Dataset records:
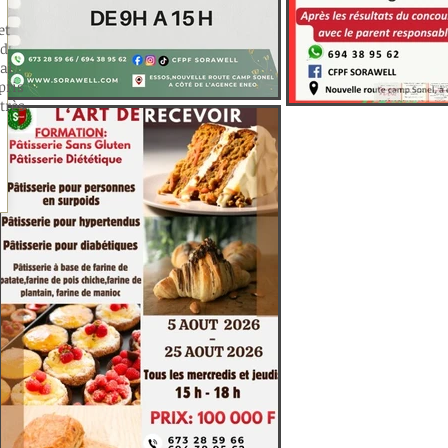
et
nd
ai
pris
très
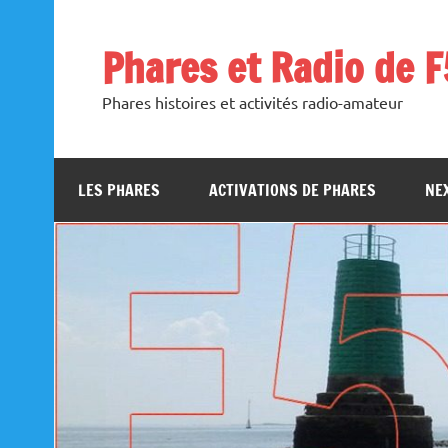
Skip
to
content
Phares et Radio de 
Phares histoires et activités radio-amateur
LES PHARES
ACTIVATIONS DE PHARES
NEX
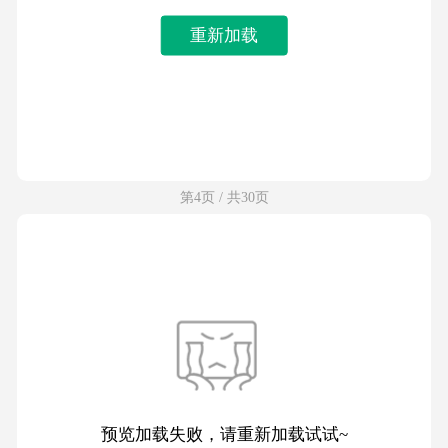
重新加载
第4页 / 共30页
预览加载失败，请重新加载试试~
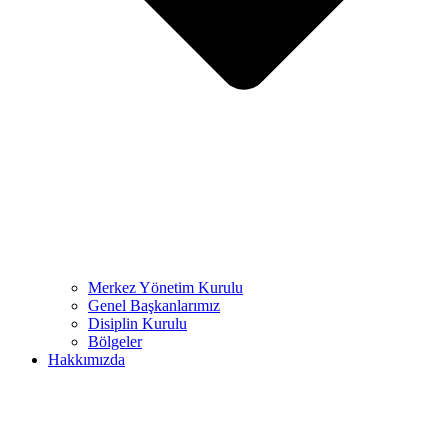
Merkez Yönetim Kurulu
Genel Başkanlarımız
Disiplin Kurulu
Bölgeler
Hakkımızda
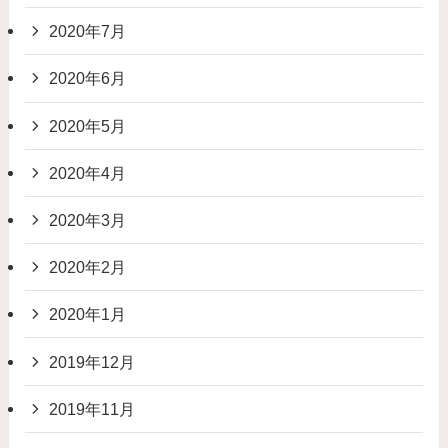
2020年7月
2020年6月
2020年5月
2020年4月
2020年3月
2020年2月
2020年1月
2019年12月
2019年11月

◆ Required action ◆
What's needed is every line above, retyped exactly and free of pictures.

◆ Task output ◆
et
nd
ai
pris
très
Skip
to
content
Phares et Radio de 
Phares histoires et activités radio-amateur
LES PHARES
ACTIVATIONS DE PHARES
NEX
重新加载
第4页 / 共30页
预览加载失败，请重新加载试试~
Merkez Yönetim Kurulu
Genel Başkanlarımız
Disiplin Kurulu
Bölgeler
Hakkımızda
2020年7月
2020年6月
2020年5月
2020年4月
2020年3月
2020年2月
2020年1月
2019年12月
2019年11月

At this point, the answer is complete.